Create a workflow consisting of a message_generator feeding a file-log resource, which saves to a local file the content of the messages received, optionally adding a timestamp, with the following command:

ID=$(target/debug/edgeless_cli workflow start examples/file_log/workflow.json)

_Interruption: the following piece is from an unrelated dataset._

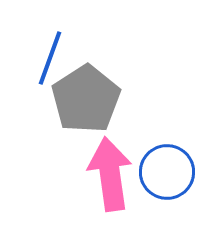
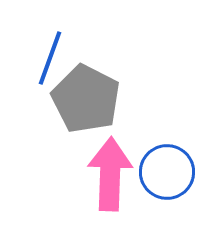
gray pentagon: rotated 12 degrees counterclockwise
pink arrow: rotated 10 degrees clockwise
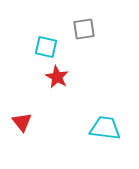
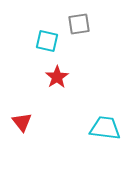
gray square: moved 5 px left, 5 px up
cyan square: moved 1 px right, 6 px up
red star: rotated 10 degrees clockwise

In another shell you can see the content of my-local-file.log growing each second:

tail -f my-local-file.log

Example of output:

2024-12-12T11:56:30.023820+00:00 from node_id faaf87ba-9b46-4ff6-ac42-3fca12523128 function_id 597df9c4-db7f-4c5e-a716-bd8daeb7f480 [#0]: hello world
2024-12-12T11:56:31.061053+00:00 from node_id faaf87ba-9b46-4ff6-ac42-3fca12523128 function_id 597df9c4-db7f-4c5e-a716-bd8daeb7f480 [#1]: hello world
2024-12-12T11:56:32.285220+00:00 from node_id faaf87ba-9b46-4ff6-ac42-3fca12523128 function_id 597df9c4-db7f-4c5e-a716-bd8daeb7f480 [#2]: hello world
2024-12-12T11:56:33.287956+00:00 from node_id faaf87ba-9b46-4ff6-ac42-3fca12523128 function_id 597df9c4-db7f-4c5e-a716-bd8daeb7f480 [#3]: hello world
2024-12-12T11:56:34.460250+00:00 from node_id faaf87ba-9b46-4ff6-ac42-3fca12523128 function_id 597df9c4-db7f-4c5e-a716-bd8daeb7f480 [#4]: hello world

With the following command we can see the assignment of functions/resources to nodes:

target/debug/proxy_cli show node instances

Example output:

4595df5d-21c9-43a5-8b69-006b85eced96
[F] ed0b963e-d6ff-4d62-84dc-7de9a2175913
[R] 16668152-2a27-4632-a482-336096c1be44

From the output we can see that the function ed0b963e... has been assigned to node 4595df5d..., like the resource. Let us migrate the function to the other node:

target/debug/proxy_cli intent migrate \
  ed0b963e-d6ff-4d62-84dc-7de9a2175913 \
  faaf87ba-9b46-4ff6-ac42-3fca12523128

Running again:

target/debug/proxy_cli show node instances

We now see:

4595df5d-21c9-43a5-8b69-006b85eced96
[R] 16668152-2a27-4632-a482-336096c1be44
faaf87ba-9b46-4ff6-ac42-3fca12523128
[F] ed0b963e-d6ff-4d62-84dc-7de9a2175913

Note that the counter in my-local-file.log counter restarted from 0 upon migrating, because it is kept in a function-local state that is lost when the original function instance is terminated.